The researchers summarize their contributions as:
- Explore the capabilities of small on-device disfluency detection models for the first time, showing that it is possible to achieve only a slight degradation in performance on a disfluency detection task with a model as small as 1.3 MiB.
- Demonstrate the importance of pretraining and the effect of domain mismatch between conversational and written text on model performance.
- Find that self-training has a more pronounced effect on these smaller models than on conventional BERT models, while pretraining on Reddit improved the performance of a large BERT-based model.
Recently proposed BERT distillation approaches have enabled significant size and latency reductions. Most of these models follow a student-teacher paradigm: BERT is trained as a teacher, while a compact student model learns from the teacher via various distillation approaches. This method aims to find a replacement (student) model with a much smaller size than the BERT (teacher) model. The Google team’s approach is based on such previous pretrained distilled BERT models, including DistilBERT, MobileBERT, TinyBERT, PD-BERT and Small-vocab BERT, which are then fine-tuned on disfluency detection tasks.
Most of these BERT models were trained on text from Wikipedia and books, which exposes them to a wide range of topics. The linguistic styles of these corpora however are unlikely to match the more conversational and disorganized style of spontaneous speech and dialogue. The team therefore experimented with self-training and pretraining to mitigate domain shifts caused by mismatched styles.
The team conducted experiments to evaluate the performance of their proposed models. They trained the models on the Switchboard corpus of English conversational dialogue and used Reddit comments for pretraining and the Fisher dataset for both pretraining and self-training.

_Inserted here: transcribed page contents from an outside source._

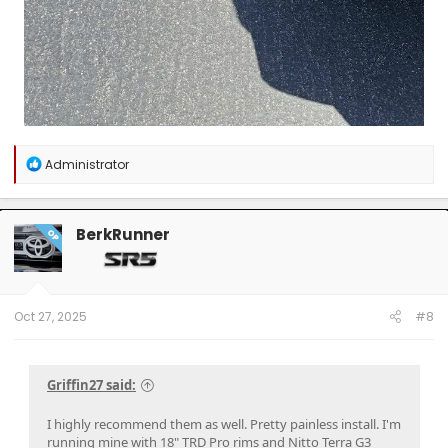
R
Administrator
e
a
c
t
BerkRunner
OP
i
o
n
s
:
Oct 27, 2025
#8
Griffin27 said:
I highly recommend them as well. Pretty painless install. I'm
running mine with 18" TRD Pro rims and Nitto Terra G3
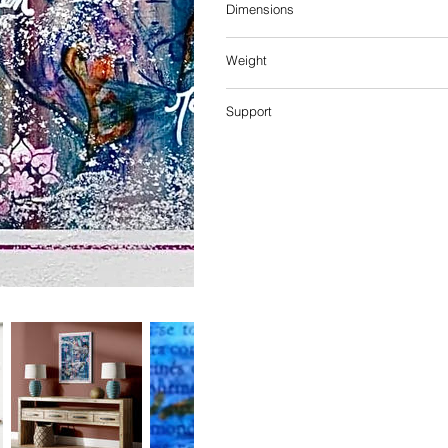
Dimensions
Weight
Support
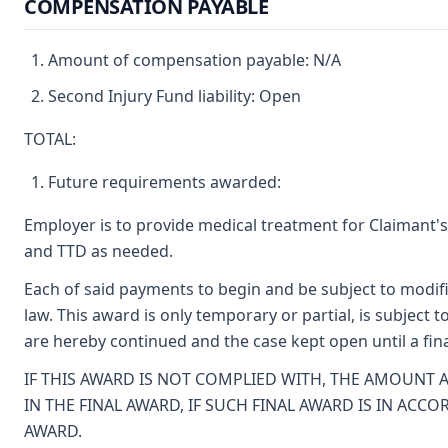
COMPENSATION PAYABLE
Amount of compensation payable: N/A
Second Injury Fund liability: Open
TOTAL:
Future requirements awarded:
Employer is to provide medical treatment for Claimant's
and TTD as needed.
Each of said payments to begin and be subject to modif
law. This award is only temporary or partial, is subject 
are hereby continued and the case kept open until a fi
IF THIS AWARD IS NOT COMPLIED WITH, THE AMOUNT
IN THE FINAL AWARD, IF SUCH FINAL AWARD IS IN AC
AWARD.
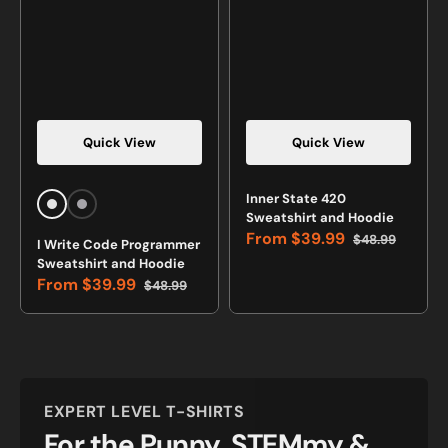
Quick View
Quick View
Vendor:
Vendor:
Inner State 420
White
Sports
Sweatshirt and Hoodie
Grey
From
$39.99
$48.99
I Write Code Programmer
Sale
Regular
Sweatshirt and Hoodie
price
price
From
$39.99
$48.99
Sale
Regular
price
price
EXPERT LEVEL T-SHIRTS
For the Punny, STEMmy &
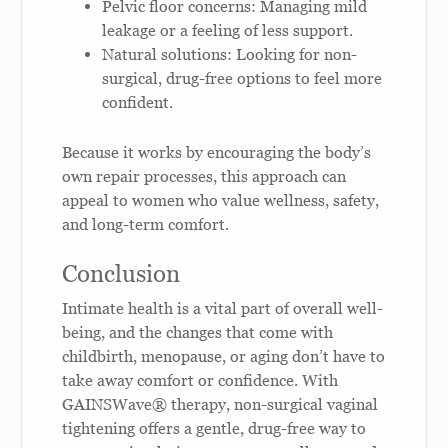
Pelvic floor concerns: Managing mild
leakage or a feeling of less support.
Natural solutions: Looking for non-
surgical, drug-free options to feel more
confident.
Because it works by encouraging the body’s
own repair processes, this approach can
appeal to women who value wellness, safety,
and long-term comfort.
Conclusion
Intimate health is a vital part of overall well-
being, and the changes that come with
childbirth, menopause, or aging don’t have to
take away comfort or confidence. With
GAINSWave® therapy, non-surgical vaginal
tightening offers a gentle, drug-free way to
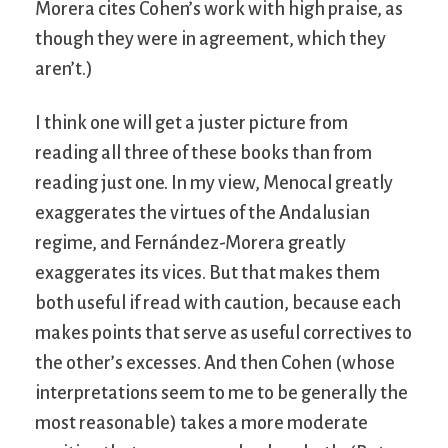
Morera cites Cohen’s work with high praise, as
though they were in agreement, which they
aren’t.)
I think one will get a juster picture from
reading all three of these books than from
reading just one. In my view, Menocal greatly
exaggerates the virtues of the Andalusian
regime, and Fernández-Morera greatly
exaggerates its vices. But that makes them
both useful if read with caution, because each
makes points that serve as useful correctives to
the other’s excesses. And then Cohen (whose
interpretations seem to me to be generally the
most reasonable) takes a more moderate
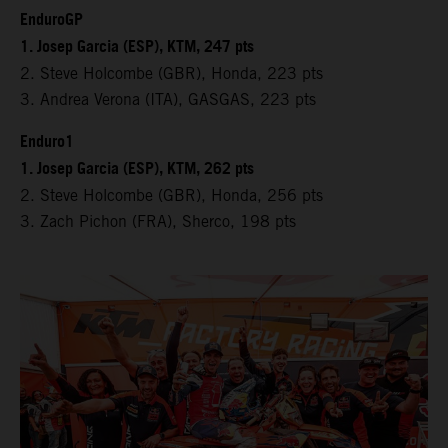
EnduroGP
1. Josep Garcia (ESP), KTM, 247 pts
2. Steve Holcombe (GBR), Honda, 223 pts
3. Andrea Verona (ITA), GASGAS, 223 pts
Enduro1
1. Josep Garcia (ESP), KTM, 262 pts
2. Steve Holcombe (GBR), Honda, 256 pts
3. Zach Pichon (FRA), Sherco, 198 pts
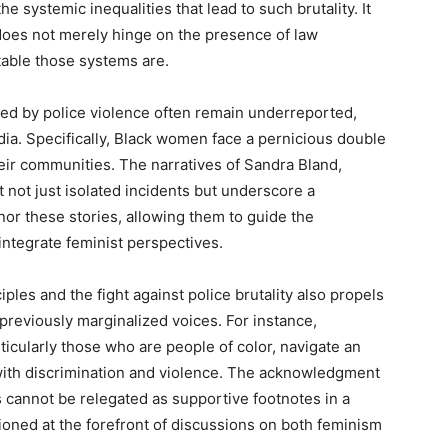
e systemic inequalities that lead to such brutality. It
does not merely hinge on the presence of law
able those systems are.
ed by police violence often remain underreported,
a. Specifically, Black women face a pernicious double
eir communities. The narratives of Sandra Bland,
 not just isolated incidents but underscore a
onor these stories, allowing them to guide the
integrate feminist perspectives.
les and the fight against police brutality also propels
reviously marginalized voices. For instance,
ticularly those who are people of color, navigate an
ith discrimination and violence. The acknowledgment
es cannot be relegated as supportive footnotes in a
tioned at the forefront of discussions on both feminism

The researchers compared the model performance of BERT and its smaller variants. Small-vocab BERT demonstrated the best performance among the proposed on-device capable models, validating the importance of self-training for improving model performance as model size decreases.

The researchers also performed quantization on MobileBERT, resulting in a further size reduction of their smallest model from 4.7 to 1.3 MiB, with only a small F1 score degradation of around 0.1 or 0.2 points.

Comparisons between the team’s best-performing models and other popular models validated that the proposed small-size models can retain high performance.
Overall, the study takes a significant step toward the building of small, high-performance, on-device disfluency detection models; and presents a number of effective domain adaptation and data augmentation strategies that can be used to improve small size model performance.
The paper Disfluency Detection with Unlabeled Data and Small BERT Models is on arXiv.